■ What you have to do: Skip the pictures, and retype the data below in full, exactly.

■ The data:

********************

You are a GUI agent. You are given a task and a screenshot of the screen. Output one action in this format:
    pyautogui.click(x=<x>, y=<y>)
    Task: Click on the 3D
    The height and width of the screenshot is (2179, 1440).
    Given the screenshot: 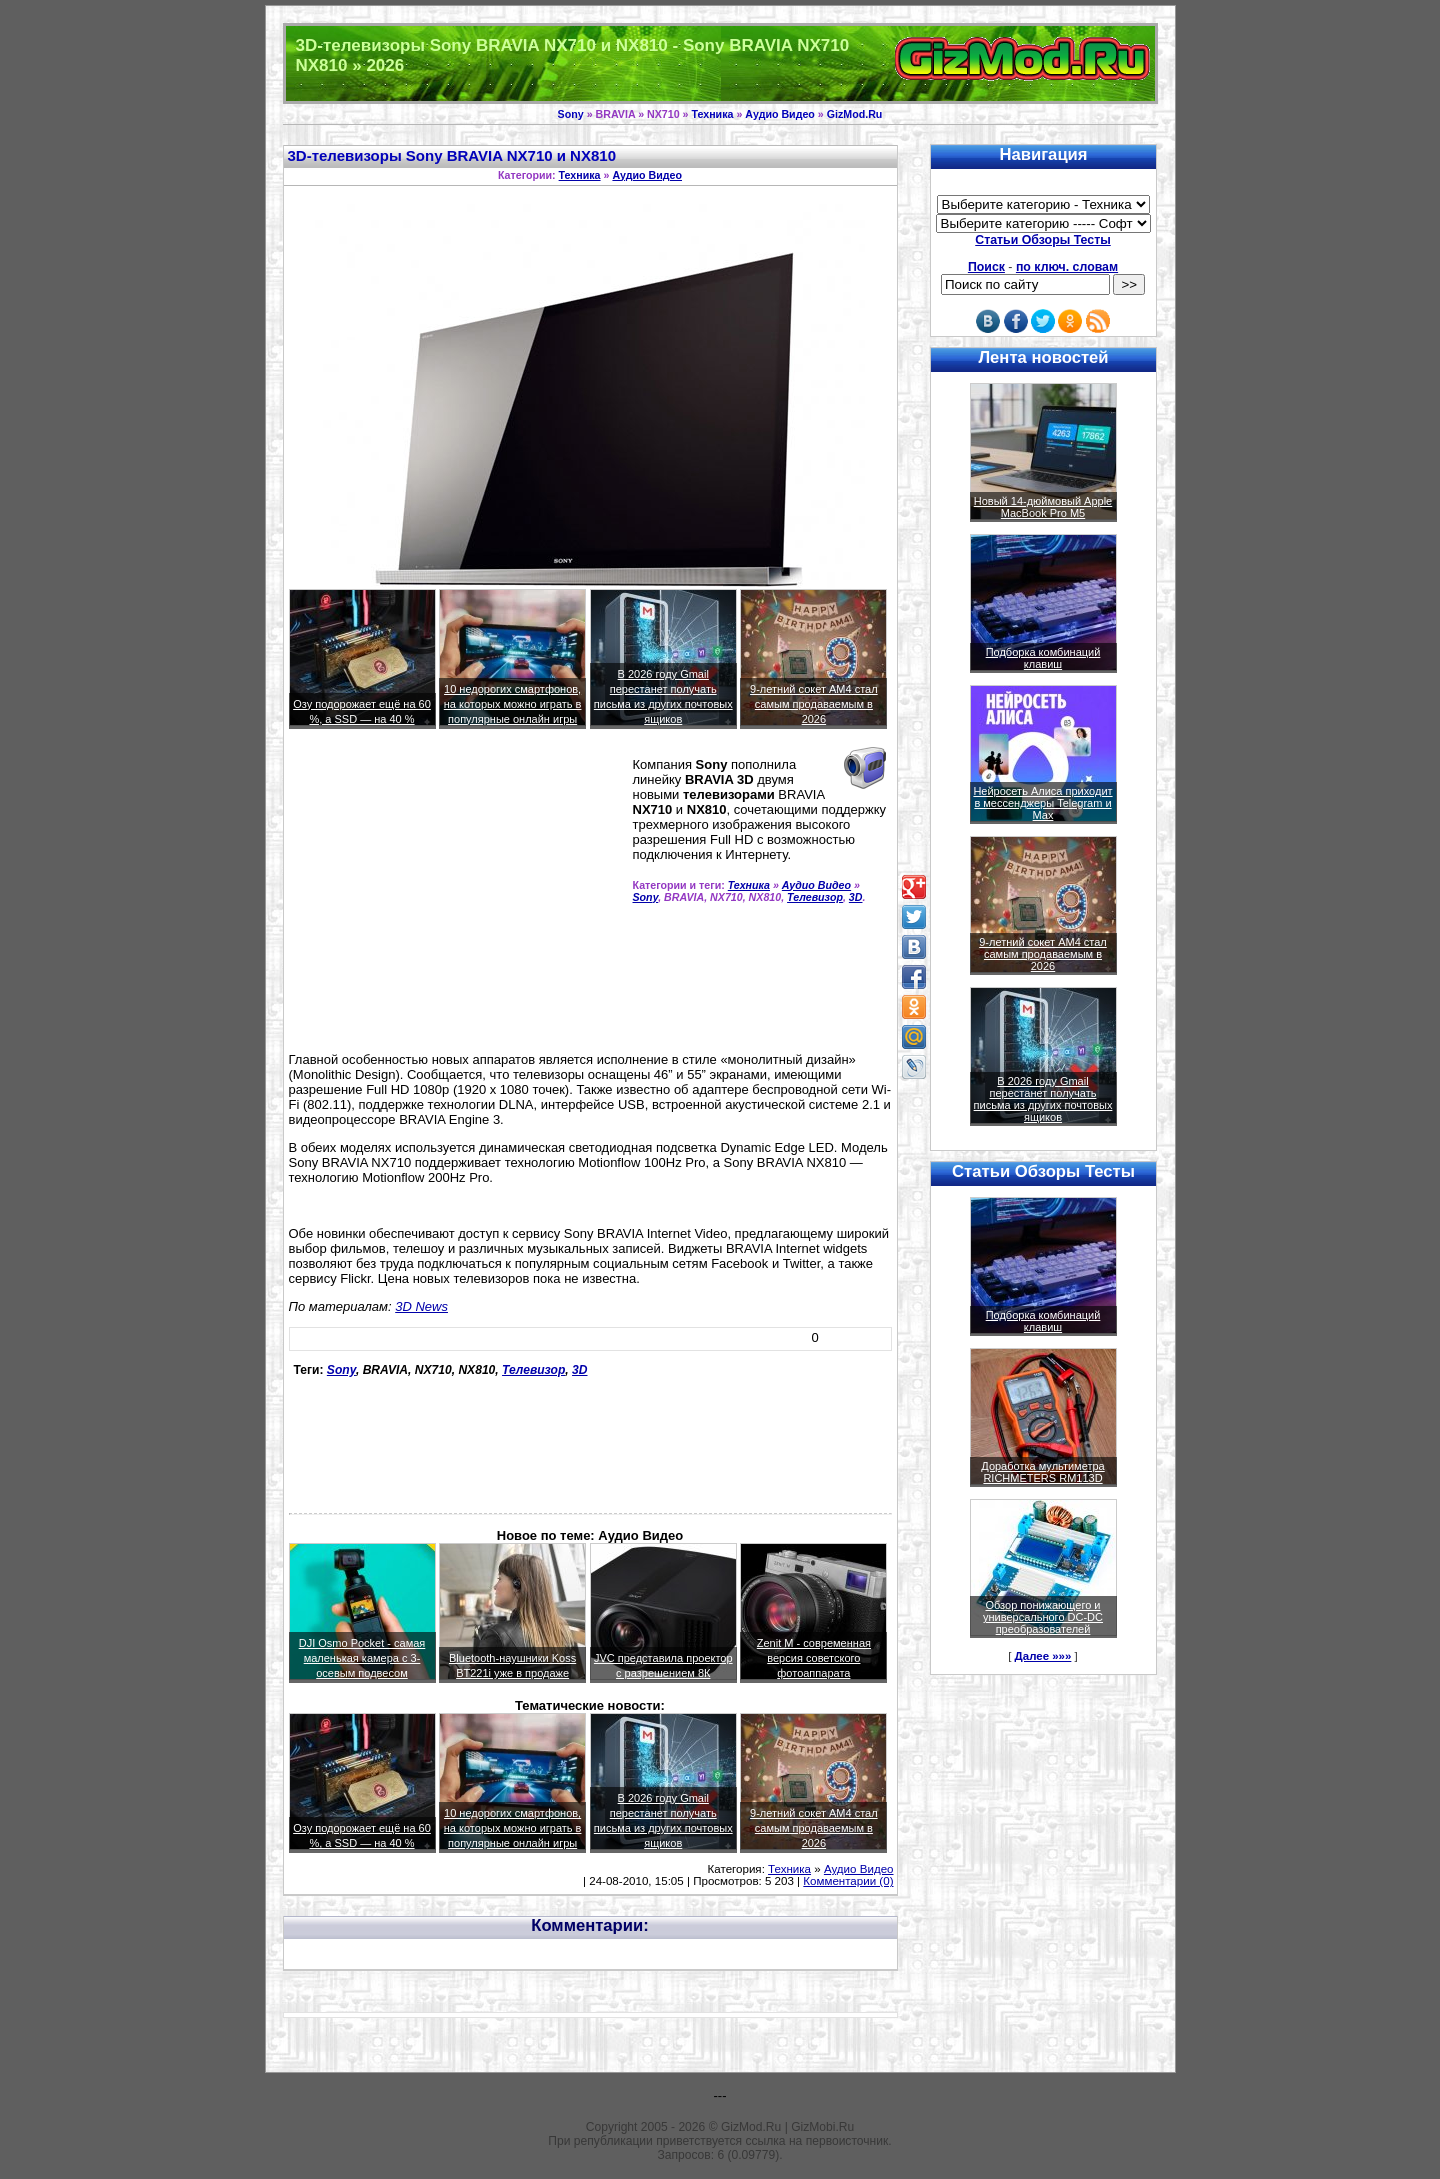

********************

■ Answer:
You are a GUI agent. You are given a task and a screenshot of the screen. Output one action in this format:
    pyautogui.click(x=<x>, y=<y>)
    Task: Click on the 3D
    The height and width of the screenshot is (2179, 1440).
    Given the screenshot: 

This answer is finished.